Les primo-votants ne sont pas encore détachés de la chose publique et de la chose civique, il suffit de suivre les forums sur internet pour s’en rendre compte. Mais il faut les prendre au sérieux, il faut leur créer une envie d’adhérer à ce grand débat civique que devrait représenter une élection présidentielle, en les amenant à écouter des propositions, des programmes qui seraient autre chose qu’un ensemble d’annonces sans cohérence. Il faut leur proposer, à eux plus qu’à quiconque, un projet d’avenir et réduire la fracture civique née chez leurs parents.
Les campagnes de John, puis de Robert Kennedy, dans les années soixante avaient suscité un enthousiasme considérable auprès de la jeunesse de leur pays. Il reste de ces campagnes des discours exceptionnels, forts dans la forme et dans le fond. Des discours qui s’attachaient à des questions fondamentales comme les droits civiques, le rôle de la jeunesse et l’aventure humaine du monde moderne.

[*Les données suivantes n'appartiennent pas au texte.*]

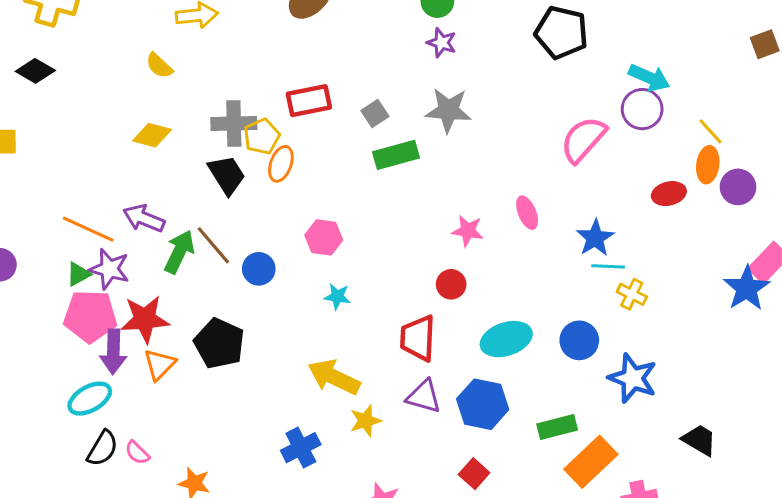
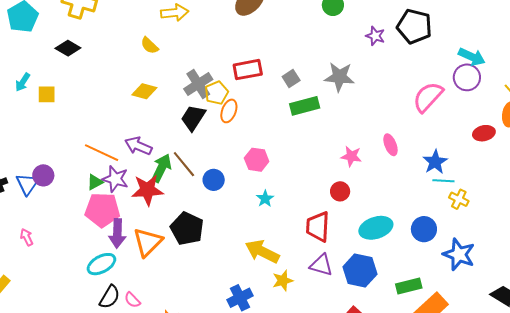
purple star: (442, 43) -> (375, 36), moved
gray cross: (234, 123) -> (198, 84), turned -32
black trapezoid: (227, 175) -> (193, 118), turned -116
cyan star: (337, 296) -> (265, 199), turned 30
red star: (145, 319) -> (147, 190), moved
orange triangle: (160, 365) -> (148, 242), size x1.4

Ces débats sont toujours d’actualité. Les droits civiques sont tellement malmenés que de nombreux peuples se soulèvent dans le monde. La jeunesse est confrontée à des enjeux considérables sur ses modes de vie. A l’heure de la mondialisation industrielle mais aussi des courants de pensée, que sera l’Homme de demain ?
Les primo-votants sont les premiers concernés par ces questions et sans doute aussi les plus sensibles à voir des candidats à une élection présidentielle les aborder de front. Il faut que la classe politique prenne la mesure de ce phénomène, l’appétit des primo-votants pour les débats de société majeurs qui, seuls, les inciteront à s’ancrer solidement dans la réflexion politique et civique.
Pascal WILHELM, avocat.
(8 mars 2012)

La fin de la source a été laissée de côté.